Question: What is the relationship between creativity and depression?

Kay Redfield Jamison: I think that for thousands of years people have made the observation that there are certain kinds of extreme depressive states that seem to be more likely to produce philosophers, people in the arts, unusually brilliant scientists. In modern studies, a lot of modern studies have born that out, that there is a disproportionate rate of mood disorders, of depression and bipolar disorder in highly creative groups in the arts, sciences and so forth. I think that that's a real phenomenon. I think that the changes that go on in the brain when people are mildly manic, the experiences of extreme states, the kind of experiences that people then go on to write and create about. All those things I think are reasonably well documented. It's controversial but it's actually the studies are almost all in the same direction.

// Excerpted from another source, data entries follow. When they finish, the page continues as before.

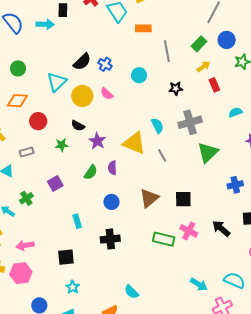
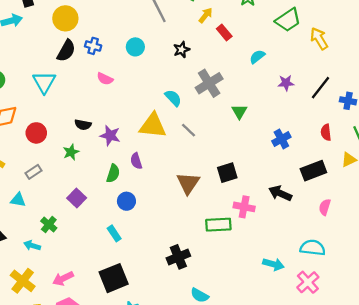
yellow circle: (82, 96) -> (65, 18), moved
green triangle: (208, 153) -> (239, 112), size x0.6
blue circle: (111, 202) -> (126, 201), moved
black cross: (110, 239) -> (178, 257), moved
black square: (66, 257) -> (114, 278), size x1.4

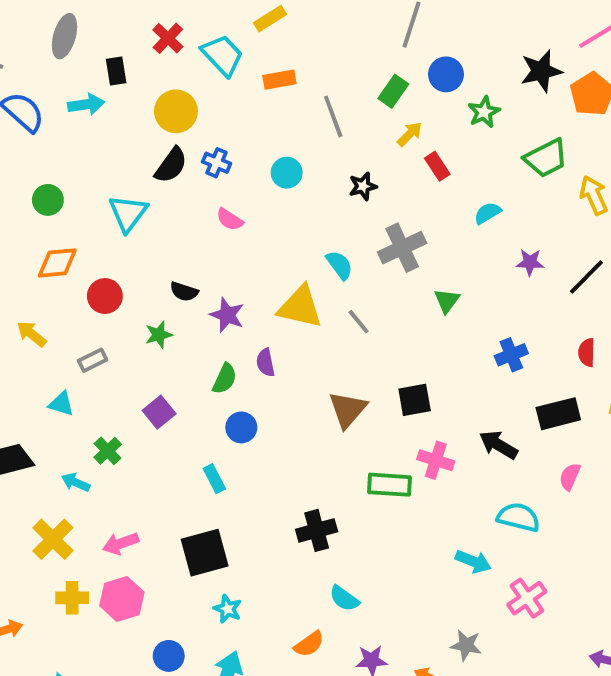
cyan semicircle: (313, 248) -> (518, 517), moved

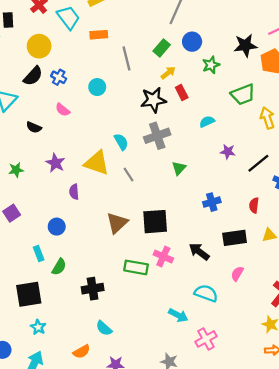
black star: (363, 186) -> (153, 100), moved, size x1.6
black semicircle: (184, 292) -> (34, 127), moved
green semicircle: (225, 379) -> (59, 267), moved
black square: (415, 400) -> (155, 222), size x1.4

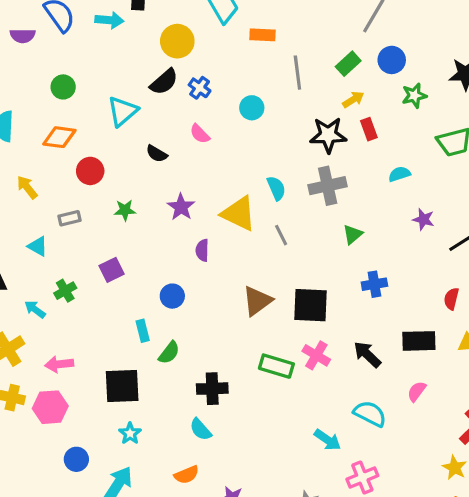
blue cross: (212, 202) -> (374, 284), moved
cyan semicircle: (104, 328) -> (201, 429), moved

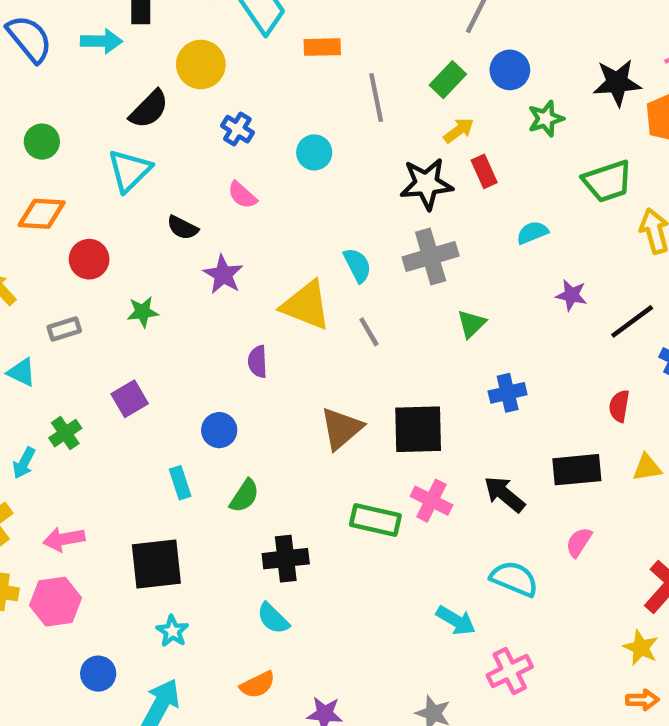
black semicircle: (164, 82) -> (149, 109), moved
purple star: (181, 207) -> (223, 275), moved
cyan arrow: (35, 309) -> (24, 463), turned -95
green semicircle: (169, 353) -> (244, 496), moved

That doesn't get away from the fact that these people, a lot of these people who are highly creative also had very miserable lives and I try to point this out when people start romanticizing mental illness, is that Byron and Van Gogh wanted to be treated. Byron traveled with doctors. Van Gogh admitted himself, finally, to the hospital. They were in agony, in pain, and suffering. So it's not a romantic life; it may look romantic from the outside, but if you read their letters and their correspondence with friends, it's not anything wonderful. Many of them died young by suicide and the rate of suicide is also way disproportionately high in these highly creative groups. It's the last thing you want is people dying young, dying prematurely in any event.

So I don't think it has to be a choice between being creative and being on medication. In this day and age, we've got a lot of a wide variety of medications and psychotherapies and people are kept at much lower doses than they used to be. It used to be in the early days of lithium, people were really tanked up on lithium so that I think it really did have an affect.